Devon looked at him, and the two half-brothers locked gazes for a long minute. “You’re saying,” Devon said, “that me having Nadine is a matter of life and death.”
“Your life, yes,” Heath said. “Your death. Never hers—your wolf will die before he hurts her, which is something you already know.” Devon nodded, and Heath continued. “So, yes, you will eventually die if you don’t have her. It might be suicide, your wolf putting an end to his own misery,
though our kind doesn’t commit suicide the way humans do.”
Devon knew this. He’d heard stories—when a shifter wished to end his own life, he shifted into his animal and vanished into the wilderness, never to be seen again. Shifters didn’t resort to humans’ messy methods of doing away with themselves.
“And if you go rogue and don’t kill yourself,” Heath continued, his voice calm, “then it comes down to the pack to put you down.”
The pack. The pack was his brothers. If Devon went rogue, his brothers would put him down. The idea didn’t alarm him, or offend him. It was exactly what he would do for one of his brothers if the roles were reversed.
“I don’t care much about my life,” he told Heath. “I’ve lived five years like this already. It’s like I’m on fire every day, and I can’t put it out.”
At those words, Heath’s gaze flicked to the flame tattoo climbing up Devon’s neck with new understanding. “I know you don’t care about your life. But you’re already afraid of the other half of it—that you, or your wolf, will take others with you first. If you kill, Devon, you know we will put you down. The question is, whose life will you take before we have the chance?”
9
Grant County didn’t have a big budget for the sheriff’s office, so usually Nadine drove her own SUV instead of the ancient, unreliable sedans owned by the county. But to interview the parents of Kyle Bryant, one of the murder victims, she took one of the county cars marked with the insignia of the sheriff’s office.
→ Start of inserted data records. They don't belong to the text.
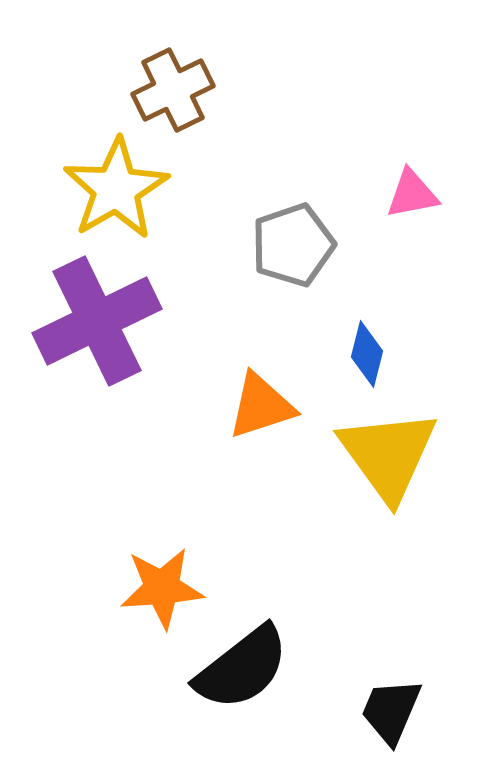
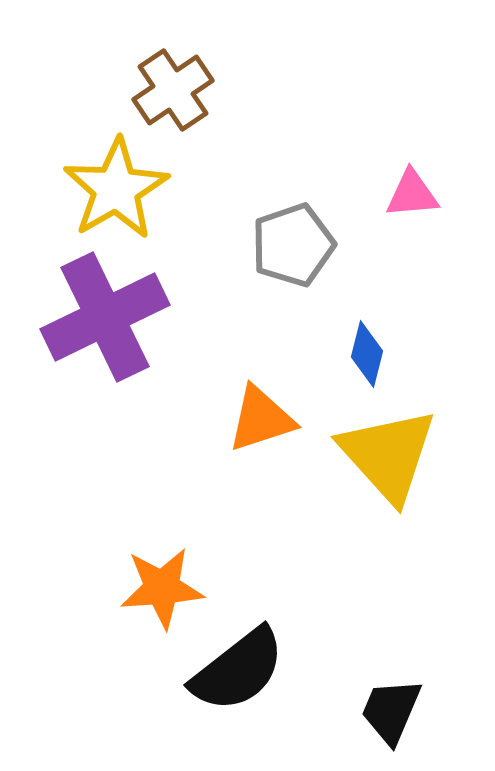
brown cross: rotated 8 degrees counterclockwise
pink triangle: rotated 6 degrees clockwise
purple cross: moved 8 px right, 4 px up
orange triangle: moved 13 px down
yellow triangle: rotated 6 degrees counterclockwise
black semicircle: moved 4 px left, 2 px down
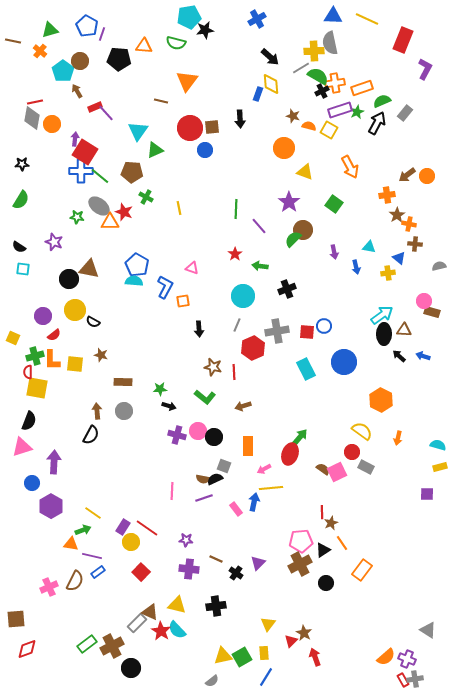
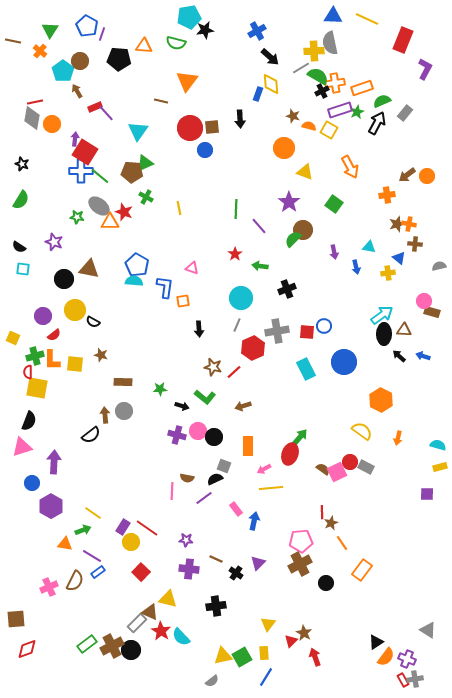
blue cross at (257, 19): moved 12 px down
green triangle at (50, 30): rotated 42 degrees counterclockwise
green triangle at (155, 150): moved 10 px left, 13 px down
black star at (22, 164): rotated 24 degrees clockwise
brown star at (397, 215): moved 9 px down; rotated 14 degrees clockwise
black circle at (69, 279): moved 5 px left
blue L-shape at (165, 287): rotated 20 degrees counterclockwise
cyan circle at (243, 296): moved 2 px left, 2 px down
red line at (234, 372): rotated 49 degrees clockwise
black arrow at (169, 406): moved 13 px right
brown arrow at (97, 411): moved 8 px right, 4 px down
black semicircle at (91, 435): rotated 24 degrees clockwise
red circle at (352, 452): moved 2 px left, 10 px down
brown semicircle at (203, 479): moved 16 px left, 1 px up
purple line at (204, 498): rotated 18 degrees counterclockwise
blue arrow at (254, 502): moved 19 px down
orange triangle at (71, 544): moved 6 px left
black triangle at (323, 550): moved 53 px right, 92 px down
purple line at (92, 556): rotated 18 degrees clockwise
yellow triangle at (177, 605): moved 9 px left, 6 px up
cyan semicircle at (177, 630): moved 4 px right, 7 px down
orange semicircle at (386, 657): rotated 12 degrees counterclockwise
black circle at (131, 668): moved 18 px up
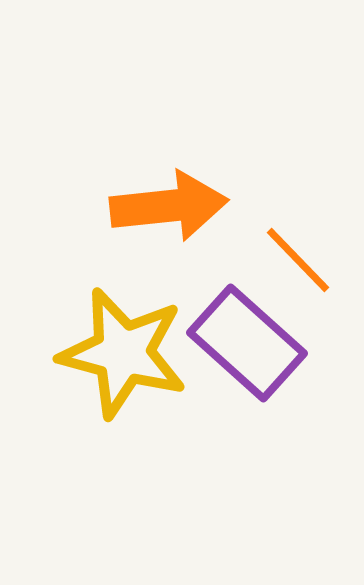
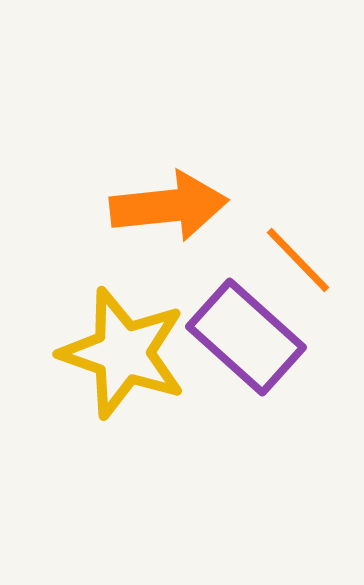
purple rectangle: moved 1 px left, 6 px up
yellow star: rotated 4 degrees clockwise
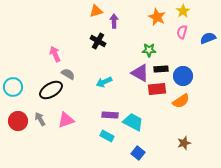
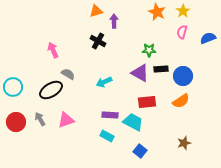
orange star: moved 5 px up
pink arrow: moved 2 px left, 4 px up
red rectangle: moved 10 px left, 13 px down
red circle: moved 2 px left, 1 px down
blue square: moved 2 px right, 2 px up
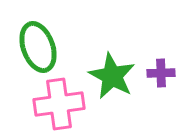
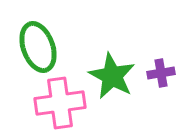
purple cross: rotated 8 degrees counterclockwise
pink cross: moved 1 px right, 1 px up
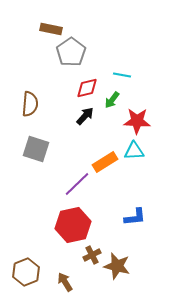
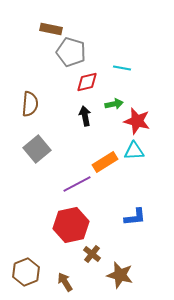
gray pentagon: rotated 20 degrees counterclockwise
cyan line: moved 7 px up
red diamond: moved 6 px up
green arrow: moved 2 px right, 4 px down; rotated 138 degrees counterclockwise
black arrow: rotated 54 degrees counterclockwise
red star: rotated 12 degrees clockwise
gray square: moved 1 px right; rotated 32 degrees clockwise
purple line: rotated 16 degrees clockwise
red hexagon: moved 2 px left
brown cross: moved 1 px up; rotated 24 degrees counterclockwise
brown star: moved 3 px right, 9 px down
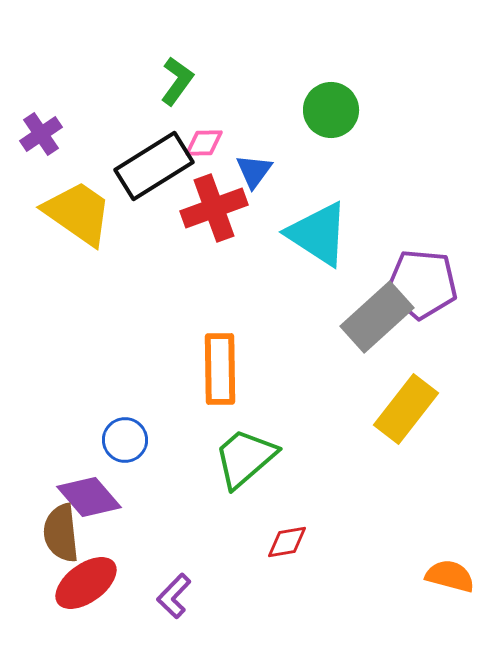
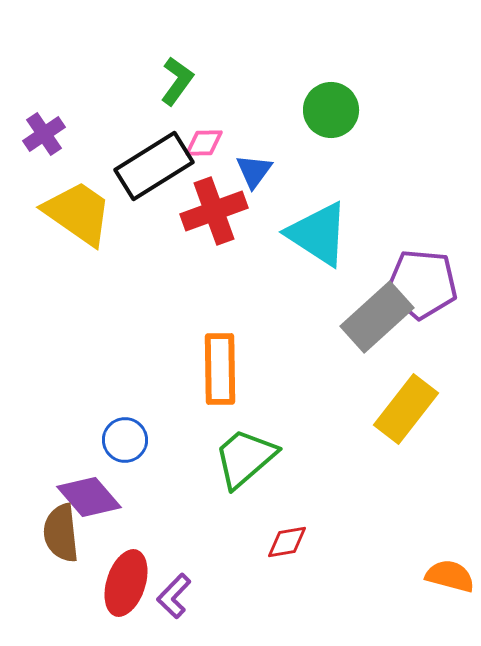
purple cross: moved 3 px right
red cross: moved 3 px down
red ellipse: moved 40 px right; rotated 36 degrees counterclockwise
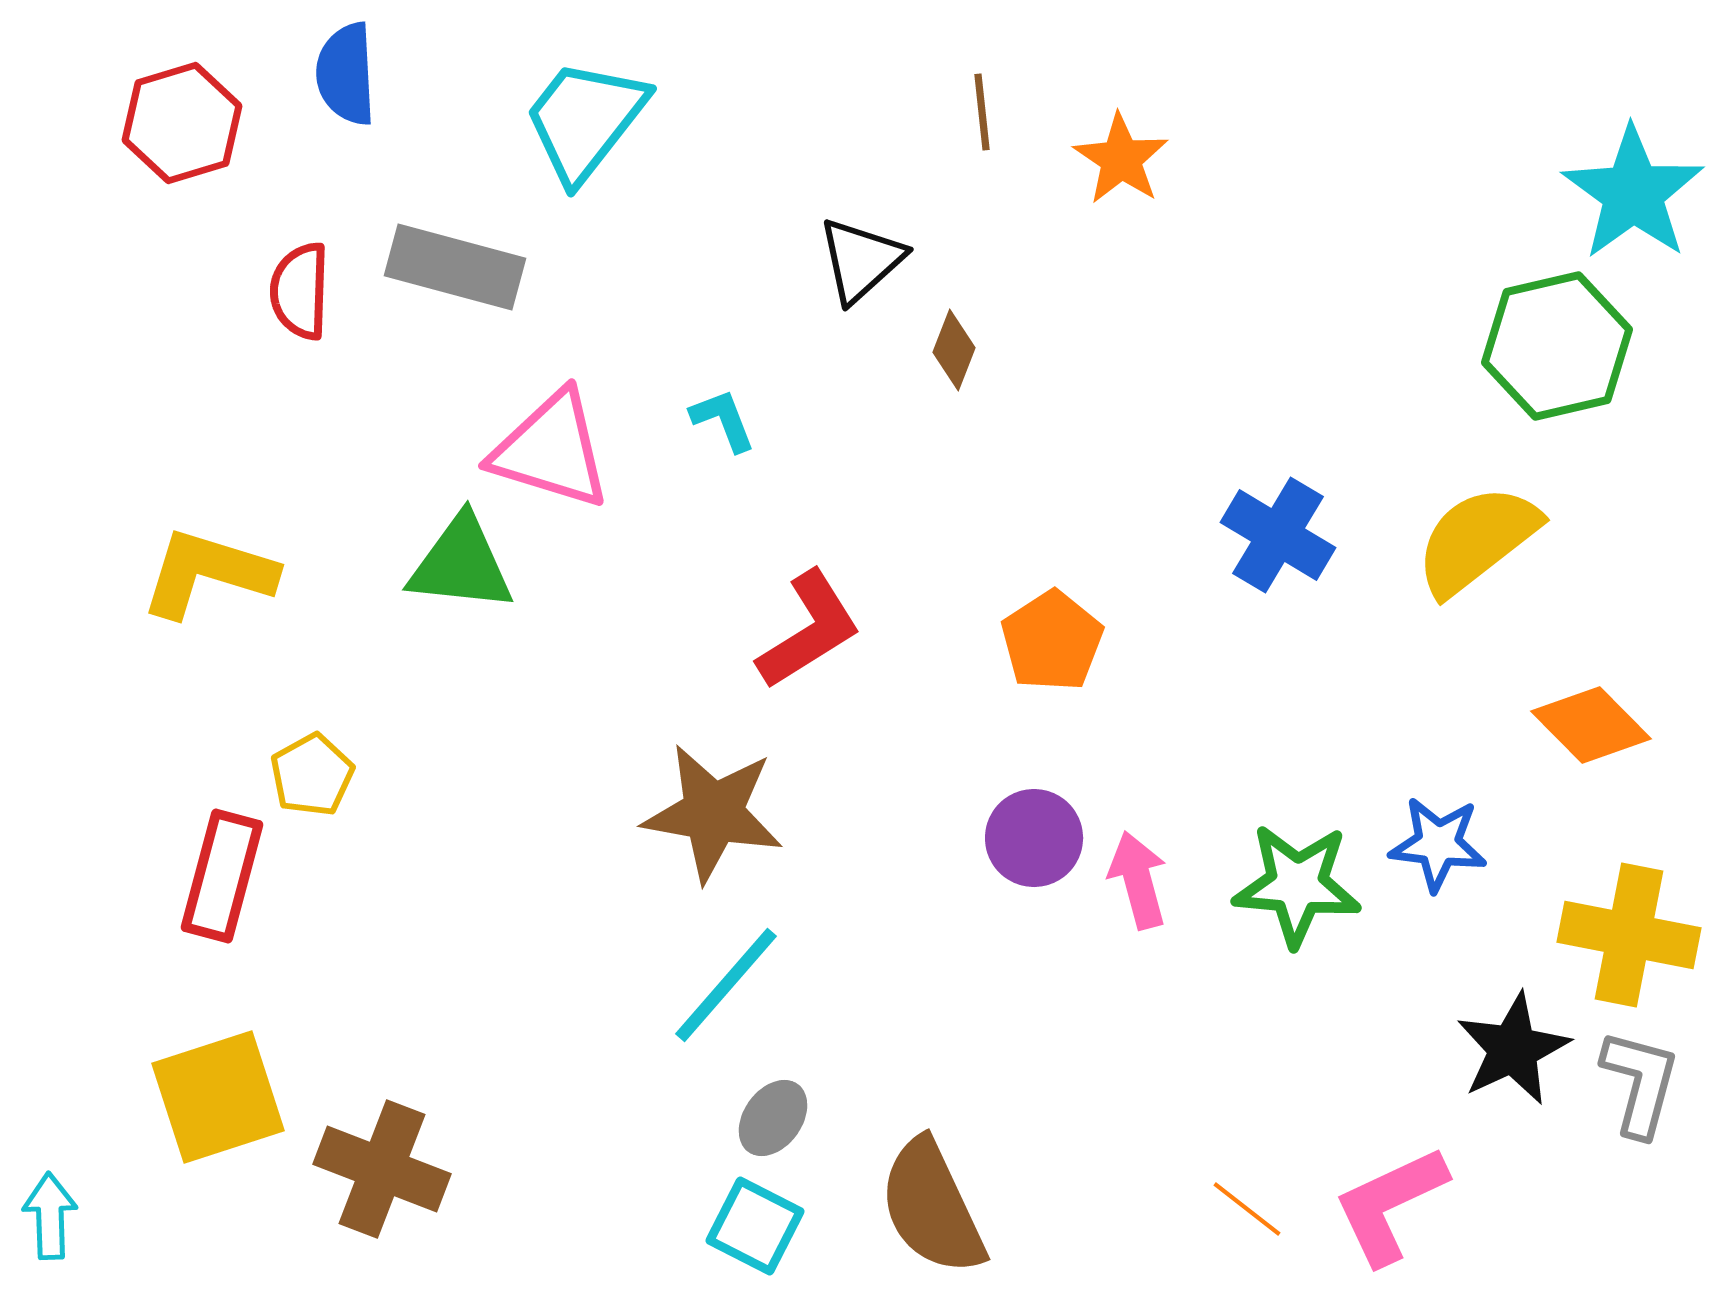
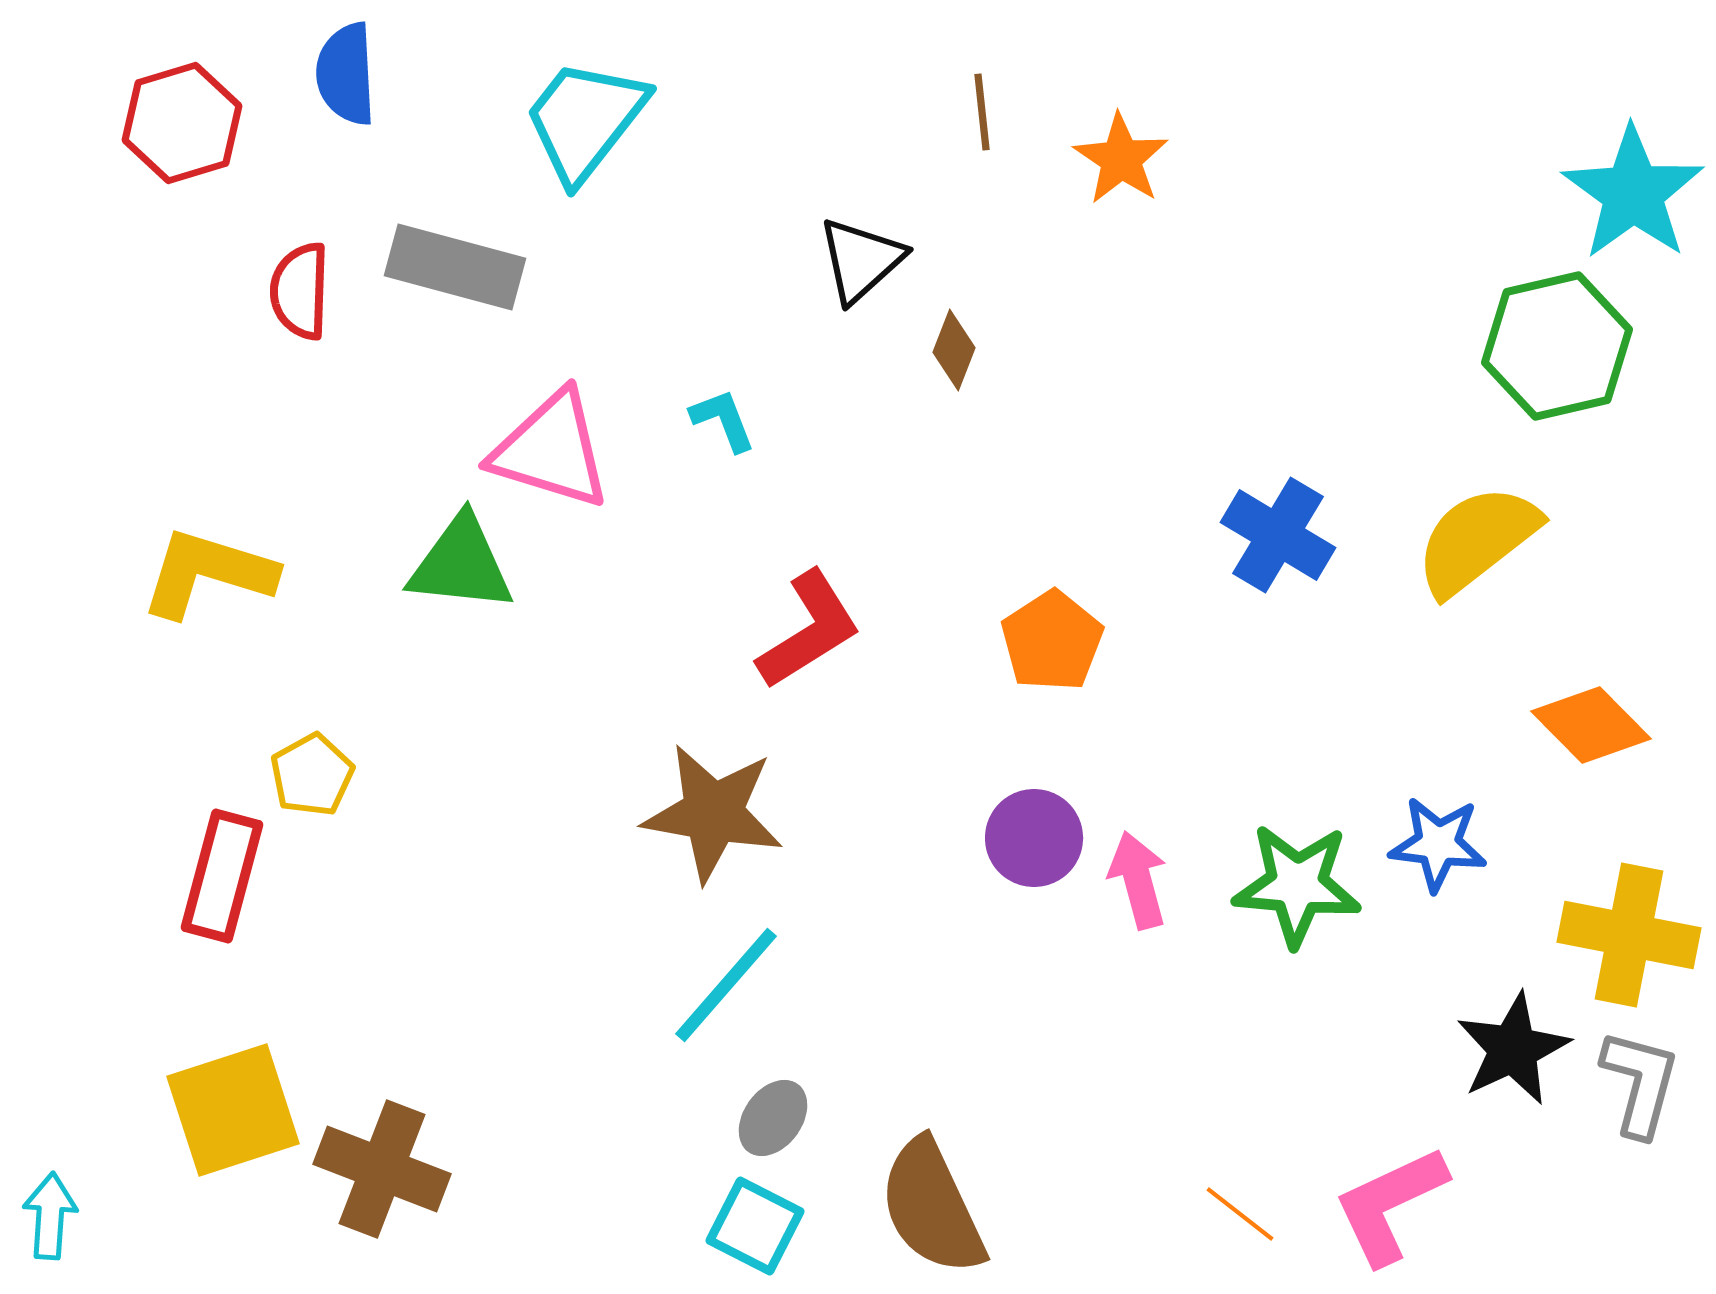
yellow square: moved 15 px right, 13 px down
orange line: moved 7 px left, 5 px down
cyan arrow: rotated 6 degrees clockwise
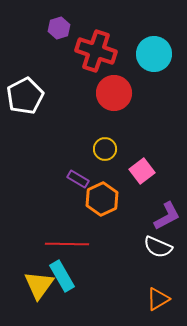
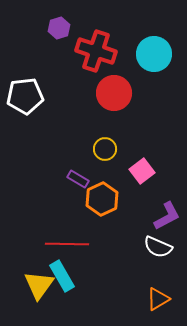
white pentagon: rotated 21 degrees clockwise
She’d interviewed the Bryants before. They lived about thirty miles out of town, on a small farmstead. Kyle had been the Bryants’ only child, a young man who had grown up close to nature and loved the outdoors more than anything. He’d been alone on a four-day hiking trip, taking a break before moving out of state to start a job as a ranger in the Arizona Badlands.
Instead of starting his job, and his life, he’d been cruelly killed and left next to his campsite, his blood soaking into the ground.